A 44 g piece of ice at 0 degrees celsius is added to a sample of water at 7 degrees celsius. all of the ice melts and the temperature of the water decreases to 0 degrees celsius. How many grams of water were in the sample?
44g x 80.0 cal/g )+( 7 x 0.50 cal/g x 1.00 cal/g) =3520 cal +3.5 cal/g = 3523.5 cal
To find out how many grams of water were in the sample, we can use the principle of heat transfer. The heat lost by the water as it cools down to 0 degrees Celsius is gained by the ice as it melts.
First, we need to calculate the amount of heat lost by the water. We can use the formula:
Q = m * c * ΔT
Where:
Q = heat energy in Joules
m = mass of water in grams
c = specific heat capacity of water (4.18 J/g°C)

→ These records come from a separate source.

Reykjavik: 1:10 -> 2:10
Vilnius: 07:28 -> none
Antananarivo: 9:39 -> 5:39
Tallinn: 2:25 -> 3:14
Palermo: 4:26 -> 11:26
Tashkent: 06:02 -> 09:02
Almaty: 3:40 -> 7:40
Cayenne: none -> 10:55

ΔT = change in temperature (7°C - 0°C = 7°C)
Q = m * 4.18 * 7
Now, we know that the heat gained by the ice is equal to the heat lost by the water. Since the ice is at 0 degrees Celsius, it will absorb heat while melting, but its temperature will remain constant.
The heat absorbed by the ice can be calculated using the formula:
Q = mL
Where:
Q = heat energy in Joules
m = mass of ice in grams
L = latent heat of fusion of ice (334 J/g)
Q = 44 * 334
Since Q is the same for both the water and the ice, we can set the two equations equal to each other:
m_water * 4.18 * 7 = 44 * 334
Now, we can solve for m_water to find the mass of water in grams.